So, as the conference circus leaves Liverpool and shuffles a few miles east to Manchester, how should the Liberal Democrats feel? Being objective for a moment, they should be quite satisfied with the week.
There have been no real rebellions of any import - the vote against academy schools will feed only into the next manifesto and will have no effect at all on government action, even though Sarah Teather is having to implement a programme that she previously condemned. The Trident vote allowed the membership to affirm a policy which is already the subject of a get-out clause in the coalition agreement. Clegg's speech was workmanlike rather than inspiring, but adequate enough.

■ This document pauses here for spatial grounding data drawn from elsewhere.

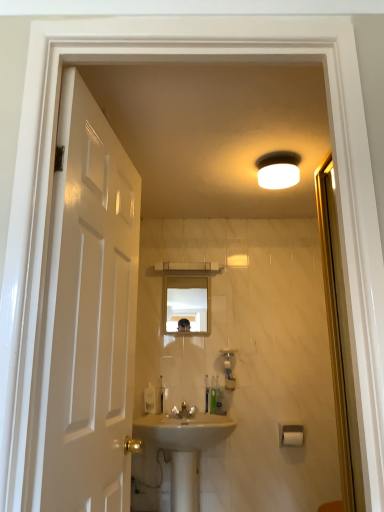 Question: Is white plastic toothbrush at center, the fifth toiletry in the right-to-left sequence, bigger or smaller than glossy white door at left?

Choices:
 (A) small
 (B) big

Answer: (A)

Question: From a real-world perspective, is white plastic toothbrush at center, the 1th toiletry viewed from the left, physically located above or below glossy white door at left?

Choices:
 (A) below
 (B) above

Answer: (A)

Question: Which object is the closest to the translucent plastic soap dispenser at center, the 3th toiletry positioned from the left?

Choices:
 (A) green plastic toothbrush at lower center, which is the 5th toiletry from left to right
 (B) translucent plastic toothbrush at center, which is the second toiletry from left to right
 (C) white plastic toothbrush at center, the fifth toiletry in the right-to-left sequence
 (D) beige ceramic sink at center
 (E) transparent glass screen door at right

Answer: (A)

Question: Estimate the real-world distances between objects in this image. Which object is closer to the white glossy faucet at center?

Choices:
 (A) white matte light fixture at upper center
 (B) beige ceramic sink at center
 (C) green plastic toothbrush at lower center, marked as the 1th toiletry in a right-to-left arrangement
 (D) translucent plastic toothbrush at center, the second toiletry positioned from the right
 (E) translucent plastic soap dispenser at center

Answer: (B) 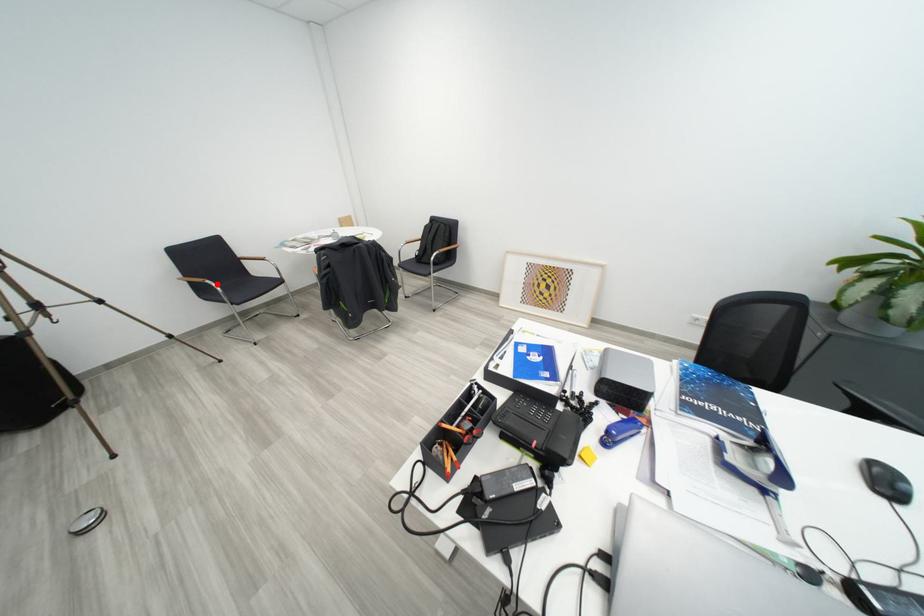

Vince Cable closed the conference with a rabble-rousing speech that was trailed as borderline Marxist, but on reading offers fine words, but little substance. Indeed, it is a strange speech that is spun as an attack on business, but focussed on selling most of Royal Mail straight into the hands of that same business sector. Even stranger, it was announced that the Security Industry Authority is to be abolished, not because of the costs - it is fully-financed by the industry itself - but because it is perceived as unnecessary red tape. Actually, if anything, the SIA needed to be beefed up to deal with an industry sector notorious for the dodgy behaviour designed to rouse Cable's righteous anger. Perhaps that is the quid pro quo for the abolition of wheel-clamping that has proved such a good earner for the security industry.
But the opponents within the party have largely been quiet. Simon Hughes is playing the role of John Prescott in terms of keeping in touch with the party faithful, but Hughes also has some limited licence to channel opposition. The importance of this role cannot be overstated to the coalition and it would be a mistake to think that he is anything other than a key asset at the heart of the coalition project.

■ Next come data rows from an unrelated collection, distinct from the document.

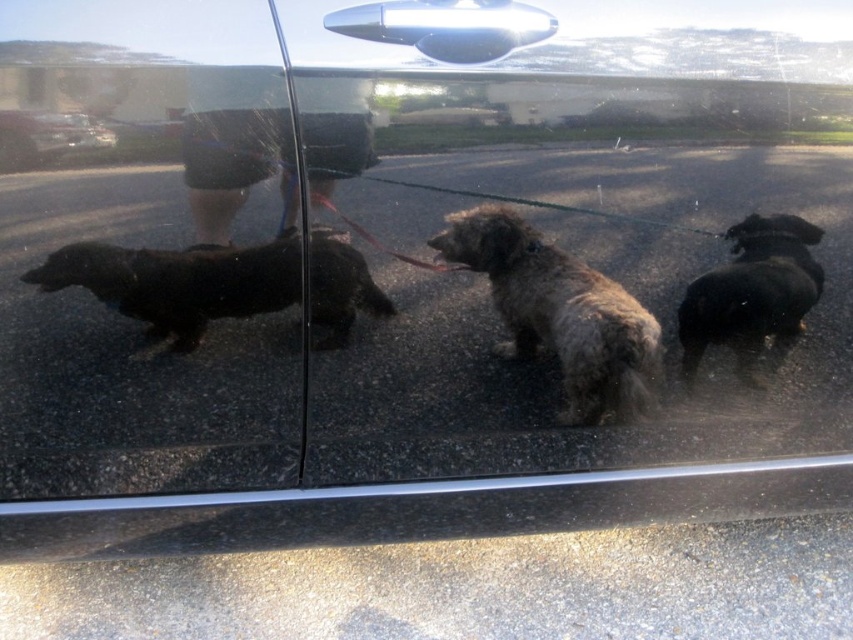 Who is more distant from viewer, (630, 376) or (177, 296)?

The point (630, 376) is behind.

Is fuzzy brown dog at center shorter than black shaggy dog at left?

In fact, fuzzy brown dog at center may be taller than black shaggy dog at left.

Locate an element on the screen. The image size is (853, 640). fuzzy brown dog at center is located at coordinates (560, 312).

Can you confirm if fuzzy brown dog at center is wider than glossy black car at upper left?

Correct, the width of fuzzy brown dog at center exceeds that of glossy black car at upper left.

Between fuzzy brown dog at center and glossy black car at upper left, which one appears on the right side from the viewer's perspective?

fuzzy brown dog at center

Is point (508, 304) farther from viewer compared to point (28, 115)?

Yes, point (508, 304) is farther from viewer.

The width and height of the screenshot is (853, 640). I want to click on fuzzy brown dog at center, so click(560, 312).

Image resolution: width=853 pixels, height=640 pixels. Describe the element at coordinates (752, 291) in the screenshot. I see `black matte dog at right` at that location.

You are a GUI agent. You are given a task and a screenshot of the screen. Output one action in this format:
    pyautogui.click(x=<x>, y=<y>)
    Task: Click on the black matte dog at right
    The width and height of the screenshot is (853, 640).
    Given the screenshot: What is the action you would take?
    pyautogui.click(x=752, y=291)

The reality is that power is seductive and the Liberal Democrats can soothe themselves with thoughts that they are mediating the excesses of the Tories or that the coalition will deliver some key Liberal policies in exchange for support for some Tory ones. Those senior players who have genuine concerns about the direction that this government is taking have kept their counsel and the few party members who have poked their heads above the parapet have been listened to courteously and then ignored. The Liberal Democrats realise that the conference is a shop window, no longer a talking shop, so dissent isn't part of the etiquette. The Liberal Democrats have also had to endure unprecedented scrutiny and it is little wonder that at conference, they have circled their wagons and demonstrated their unity. It doesn't help that there is as yet nobody prepared to marshall an opposition - and the briefing against Charlie Kennedy will prove a salutary lesson to those who are considering it.

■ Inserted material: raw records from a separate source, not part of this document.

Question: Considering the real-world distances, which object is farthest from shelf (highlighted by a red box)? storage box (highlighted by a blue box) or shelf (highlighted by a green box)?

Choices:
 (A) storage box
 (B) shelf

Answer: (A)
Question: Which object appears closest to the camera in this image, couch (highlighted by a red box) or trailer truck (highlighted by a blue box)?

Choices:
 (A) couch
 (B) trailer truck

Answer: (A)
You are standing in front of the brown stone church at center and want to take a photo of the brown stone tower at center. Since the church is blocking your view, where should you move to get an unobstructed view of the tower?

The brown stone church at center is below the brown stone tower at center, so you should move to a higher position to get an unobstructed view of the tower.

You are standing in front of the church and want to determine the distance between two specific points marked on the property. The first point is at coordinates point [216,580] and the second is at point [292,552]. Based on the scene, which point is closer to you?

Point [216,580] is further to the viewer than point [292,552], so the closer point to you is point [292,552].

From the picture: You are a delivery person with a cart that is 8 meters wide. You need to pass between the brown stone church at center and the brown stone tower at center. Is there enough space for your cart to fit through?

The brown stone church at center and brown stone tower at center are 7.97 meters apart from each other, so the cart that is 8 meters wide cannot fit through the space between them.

No, Clegg and his team can relax with the warm feeling of a job well done for another year. Next year may be a different story, as the cuts are made flesh, the AV vote may be lost and if Liberal Democrats are put to the sword in the elections. That in particular would be damaging, as it would create an instant constituency of disaffected Liberals only too well-aware that they had been sacrificed for a few crumbs from the top table. If that comes to pass, then this rather lukewarm conference may be seen as a brief blossoming of a golden age of Liberalism. This might well be as good as it ever gets.